**Goal of the exercise**
Below are records; report the number of lines among them that include the word "Shop", and nothing further.

**Source data**
• • • • •

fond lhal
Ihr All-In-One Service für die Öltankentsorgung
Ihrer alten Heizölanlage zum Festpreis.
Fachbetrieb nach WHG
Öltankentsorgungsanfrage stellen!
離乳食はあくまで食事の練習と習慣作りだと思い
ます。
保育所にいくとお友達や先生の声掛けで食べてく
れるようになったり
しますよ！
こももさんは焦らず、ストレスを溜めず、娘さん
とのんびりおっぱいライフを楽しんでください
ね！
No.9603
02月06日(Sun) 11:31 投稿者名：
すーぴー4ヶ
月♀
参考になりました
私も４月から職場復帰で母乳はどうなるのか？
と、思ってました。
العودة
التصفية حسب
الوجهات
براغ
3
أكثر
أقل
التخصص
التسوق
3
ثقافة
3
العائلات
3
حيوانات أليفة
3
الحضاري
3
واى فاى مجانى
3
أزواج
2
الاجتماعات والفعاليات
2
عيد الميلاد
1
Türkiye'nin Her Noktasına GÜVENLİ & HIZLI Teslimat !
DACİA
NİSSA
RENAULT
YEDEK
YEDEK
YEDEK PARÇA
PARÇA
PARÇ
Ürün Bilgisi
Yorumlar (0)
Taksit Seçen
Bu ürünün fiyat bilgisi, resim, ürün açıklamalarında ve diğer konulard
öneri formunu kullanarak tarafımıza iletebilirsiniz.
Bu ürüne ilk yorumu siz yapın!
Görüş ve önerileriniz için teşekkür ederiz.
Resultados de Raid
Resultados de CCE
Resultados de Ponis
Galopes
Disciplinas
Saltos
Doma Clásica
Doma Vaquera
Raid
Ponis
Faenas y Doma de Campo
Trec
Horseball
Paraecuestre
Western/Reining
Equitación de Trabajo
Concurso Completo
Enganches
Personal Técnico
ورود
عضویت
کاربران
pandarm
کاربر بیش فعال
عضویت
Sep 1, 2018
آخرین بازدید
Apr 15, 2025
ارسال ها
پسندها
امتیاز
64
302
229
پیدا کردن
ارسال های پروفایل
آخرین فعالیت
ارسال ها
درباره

• • • • •

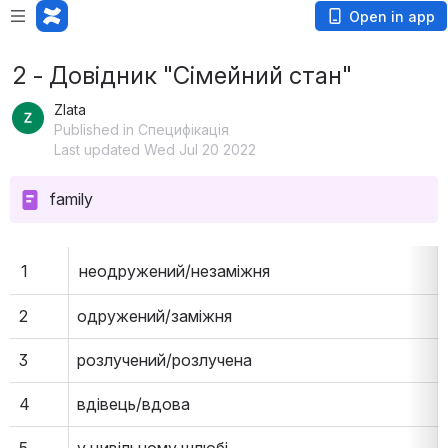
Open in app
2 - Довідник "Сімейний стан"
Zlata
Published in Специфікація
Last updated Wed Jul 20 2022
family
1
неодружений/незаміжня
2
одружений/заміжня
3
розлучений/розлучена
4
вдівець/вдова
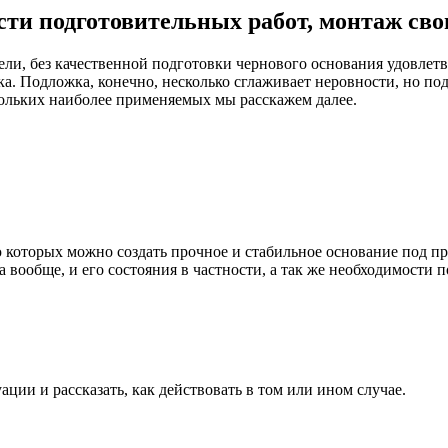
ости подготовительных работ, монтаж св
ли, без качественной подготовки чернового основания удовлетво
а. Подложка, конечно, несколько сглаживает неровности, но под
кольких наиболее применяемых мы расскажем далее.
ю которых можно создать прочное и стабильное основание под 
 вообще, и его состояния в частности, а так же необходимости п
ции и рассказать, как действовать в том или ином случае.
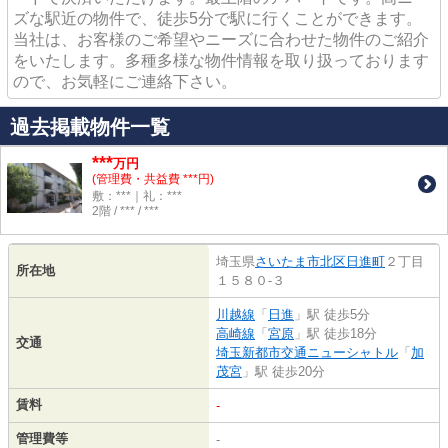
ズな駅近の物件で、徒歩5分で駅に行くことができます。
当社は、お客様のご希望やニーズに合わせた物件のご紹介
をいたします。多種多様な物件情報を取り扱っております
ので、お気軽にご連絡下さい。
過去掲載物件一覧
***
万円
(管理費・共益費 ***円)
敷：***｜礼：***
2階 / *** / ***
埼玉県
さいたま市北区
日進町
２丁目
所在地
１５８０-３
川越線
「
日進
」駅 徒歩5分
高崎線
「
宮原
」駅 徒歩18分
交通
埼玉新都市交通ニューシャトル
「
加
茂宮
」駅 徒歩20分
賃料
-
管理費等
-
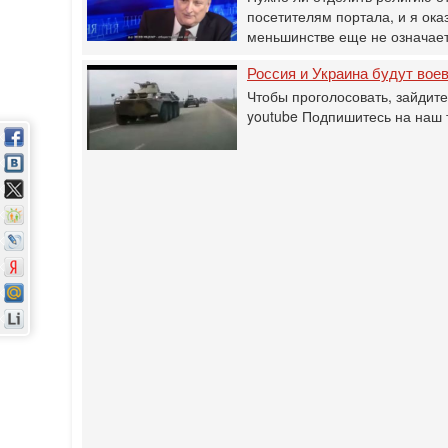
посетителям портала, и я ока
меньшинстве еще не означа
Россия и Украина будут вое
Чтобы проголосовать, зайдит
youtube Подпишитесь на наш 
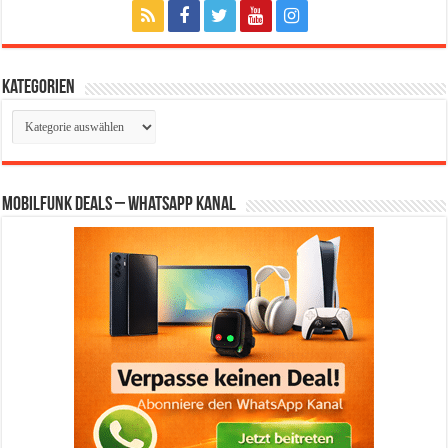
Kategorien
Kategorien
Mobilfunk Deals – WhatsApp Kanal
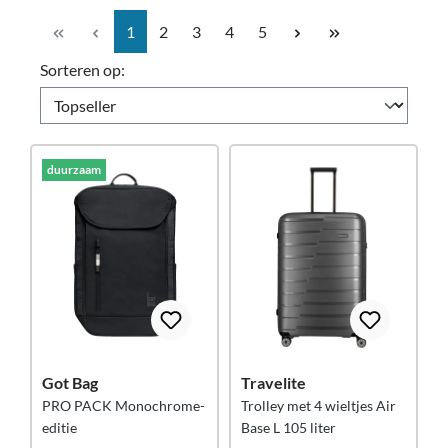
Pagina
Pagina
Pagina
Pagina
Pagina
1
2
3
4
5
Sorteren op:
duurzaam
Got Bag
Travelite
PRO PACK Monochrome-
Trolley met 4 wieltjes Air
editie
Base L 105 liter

• • • • •

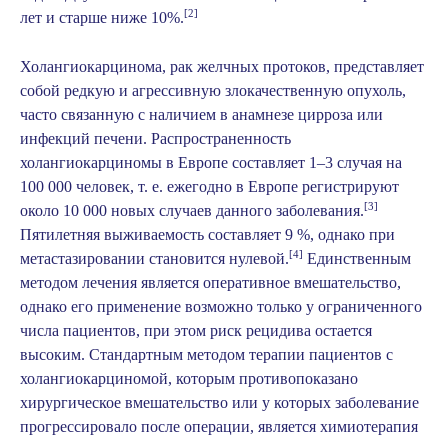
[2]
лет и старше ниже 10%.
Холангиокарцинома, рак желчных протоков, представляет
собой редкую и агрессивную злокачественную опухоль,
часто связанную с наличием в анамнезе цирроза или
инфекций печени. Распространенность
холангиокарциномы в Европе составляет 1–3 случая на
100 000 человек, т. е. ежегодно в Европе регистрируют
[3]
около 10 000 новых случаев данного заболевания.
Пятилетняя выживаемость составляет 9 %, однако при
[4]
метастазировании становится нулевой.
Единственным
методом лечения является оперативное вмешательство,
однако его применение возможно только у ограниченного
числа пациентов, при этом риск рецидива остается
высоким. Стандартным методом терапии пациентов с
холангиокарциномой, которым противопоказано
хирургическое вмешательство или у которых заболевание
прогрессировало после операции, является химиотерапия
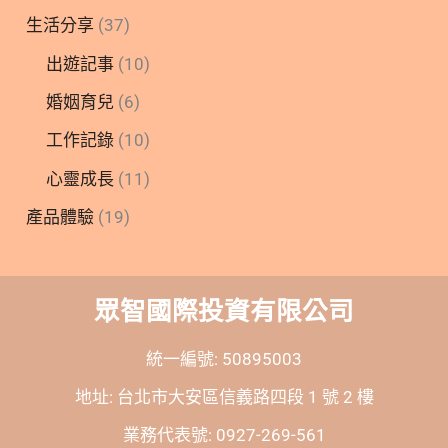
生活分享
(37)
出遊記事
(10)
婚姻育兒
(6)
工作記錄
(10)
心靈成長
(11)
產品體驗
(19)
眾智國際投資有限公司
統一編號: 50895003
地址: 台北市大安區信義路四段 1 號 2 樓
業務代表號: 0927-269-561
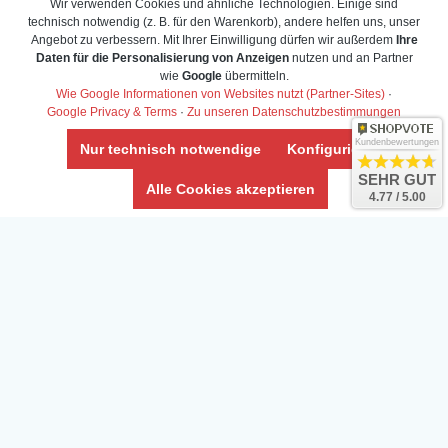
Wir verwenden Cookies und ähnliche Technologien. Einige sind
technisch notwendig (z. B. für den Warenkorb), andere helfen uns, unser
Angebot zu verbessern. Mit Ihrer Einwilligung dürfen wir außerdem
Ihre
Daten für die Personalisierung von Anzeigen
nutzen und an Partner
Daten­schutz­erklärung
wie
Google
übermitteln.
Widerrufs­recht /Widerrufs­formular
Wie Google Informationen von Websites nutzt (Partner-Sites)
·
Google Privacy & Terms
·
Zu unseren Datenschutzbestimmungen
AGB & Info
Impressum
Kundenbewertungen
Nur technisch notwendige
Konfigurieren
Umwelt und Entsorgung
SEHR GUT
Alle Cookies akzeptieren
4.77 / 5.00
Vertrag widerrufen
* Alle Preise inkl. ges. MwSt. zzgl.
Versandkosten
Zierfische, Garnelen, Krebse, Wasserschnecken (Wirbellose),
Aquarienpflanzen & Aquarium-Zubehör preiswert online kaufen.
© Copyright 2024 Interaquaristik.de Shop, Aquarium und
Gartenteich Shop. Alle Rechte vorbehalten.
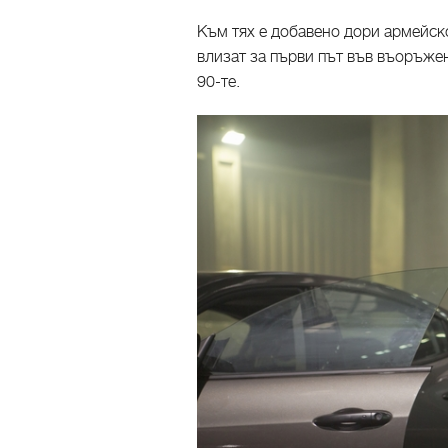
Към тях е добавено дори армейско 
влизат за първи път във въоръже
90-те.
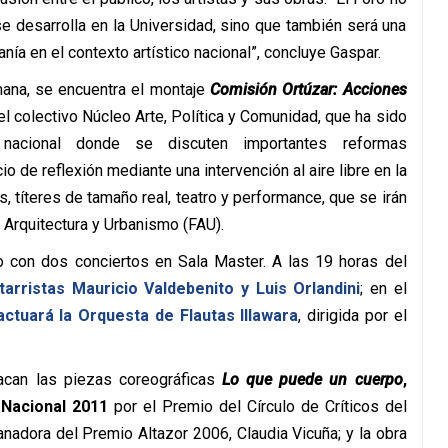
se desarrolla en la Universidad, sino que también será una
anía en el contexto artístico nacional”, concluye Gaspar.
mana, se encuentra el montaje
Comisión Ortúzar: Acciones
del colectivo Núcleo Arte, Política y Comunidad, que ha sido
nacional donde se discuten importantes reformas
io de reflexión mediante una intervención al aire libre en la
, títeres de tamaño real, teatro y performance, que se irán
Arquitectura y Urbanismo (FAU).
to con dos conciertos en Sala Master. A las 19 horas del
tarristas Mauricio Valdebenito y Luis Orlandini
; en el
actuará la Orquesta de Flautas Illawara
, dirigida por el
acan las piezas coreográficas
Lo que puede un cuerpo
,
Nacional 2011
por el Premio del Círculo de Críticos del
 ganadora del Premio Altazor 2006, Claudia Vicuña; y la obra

• • • • •

**Task output**
2